Amazon has posted an apology for a disruption in its cloud services that hobbled Netflix's streaming services on Christmas Eve and said it is taking steps to prevent future disruptions.
Although Amazon's explanation of the outage didn't identify Netflix by name, the streaming service blamed Amazon Web Services last week for an outage that affected "many but not all devices" across the Americas.
"We want to apologize," Seattle-based Amazon said in its statement. "We know how critical our services are to our customers' businesses, and we know this disruption came at an inopportune time for some of our customers."
Amazon Web Services runs more than 835,000 requests per second for hundreds of thousands of customers in 190 countries, including 300 government agencies and 1,500 educational institutions. Amazon says it is "committed" to a 99.95 percent uptime, but frequent disruptions in service could undermine customer confidence in the platform, which offers remote Web-based computing services.
The disruption began shortly after noon Pacific time on December 24 when data was accidentally deleted by a developer during maintenance on the East Coast Elastic Load Balancing system, which is designed to distribute traffic volume among servers. The normal service was restored by 10:30 a.m. PT on December 25, but at the height of the disruption, 6.8 percent of ELBs were impacted, the company said.

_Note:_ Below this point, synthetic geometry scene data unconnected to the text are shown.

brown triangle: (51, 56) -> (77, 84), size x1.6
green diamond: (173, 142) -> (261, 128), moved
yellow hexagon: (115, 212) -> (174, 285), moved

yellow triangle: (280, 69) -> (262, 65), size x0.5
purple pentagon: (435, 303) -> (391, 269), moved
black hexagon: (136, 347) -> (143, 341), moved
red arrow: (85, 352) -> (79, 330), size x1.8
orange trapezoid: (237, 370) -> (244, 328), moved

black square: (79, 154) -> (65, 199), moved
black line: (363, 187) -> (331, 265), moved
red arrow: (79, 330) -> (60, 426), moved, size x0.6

As a result of the disruption, Amazon said it has adopted procedures that requires developers to obtain specific Change Management approval from Amazon Web Services for each time they access the Elastic Load Balancing system.

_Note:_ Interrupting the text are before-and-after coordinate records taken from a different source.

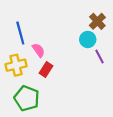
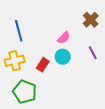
cyan circle: (88, 39) -> (63, 57), moved
pink semicircle: (38, 50) -> (64, 38), moved, turned 80

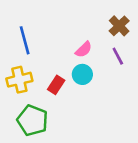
purple line: (93, 53) -> (118, 56), moved

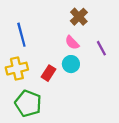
brown cross: (119, 26) -> (79, 17), moved
pink semicircle: (84, 49) -> (72, 43), turned 91

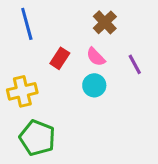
blue line: (21, 35) -> (27, 24), moved
red rectangle: (48, 73) -> (60, 58), moved

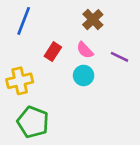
blue line: (27, 24) -> (24, 21), turned 36
purple line: (135, 64) -> (119, 57), turned -36

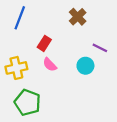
pink semicircle: (85, 50) -> (50, 65), moved
cyan circle: (84, 75) -> (85, 66), moved

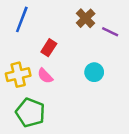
purple line: (100, 48) -> (110, 32), moved
pink semicircle: (50, 65) -> (45, 76), moved

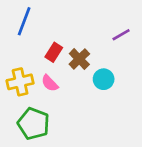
brown cross: (86, 18) -> (79, 59), moved
purple line: (110, 32) -> (121, 35), turned -56

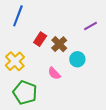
yellow cross: (20, 82) -> (15, 61), turned -30
pink semicircle: (50, 83) -> (54, 73), moved

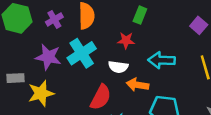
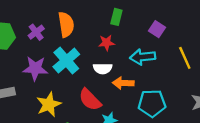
purple square: (199, 25) -> (157, 29), moved
yellow star: (41, 93) -> (49, 104), moved
red semicircle: (101, 97) -> (90, 100), turned 115

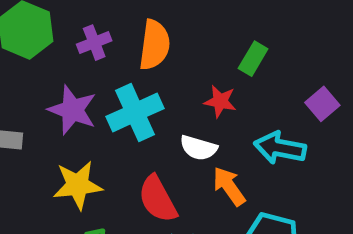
orange arrow: (123, 83) -> (229, 186), turned 36

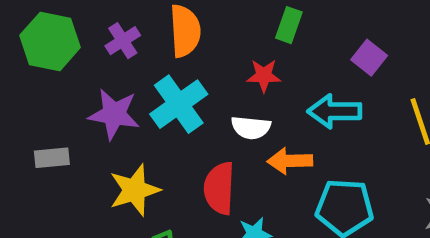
orange arrow: (229, 186) -> (290, 161), turned -45
red semicircle: (158, 199) -> (219, 188), turned 42

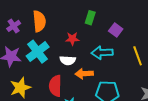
green rectangle: (289, 25) -> (90, 18), moved

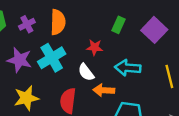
purple square: (116, 30) -> (154, 30), moved, size x1.5
white semicircle: (68, 60) -> (86, 72), turned 42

"We will do everything we can to learn from this event and use it to drive further improvements in the ELB service," the company said.
Netflix responded to Amazon's apology by saying it was proud of its streaming service's record of staying up even when other AWS-hosted services were down but added that it's working to improve its own line of defense.
"Netflix is designed to handle failure of all or part of a single availability zone in a region as we run across three zones and operate with no loss of functionality on two," the company said in a blog post this afternoon. "We are working on ways of extending our resiliency to handle partial or complete regional outages."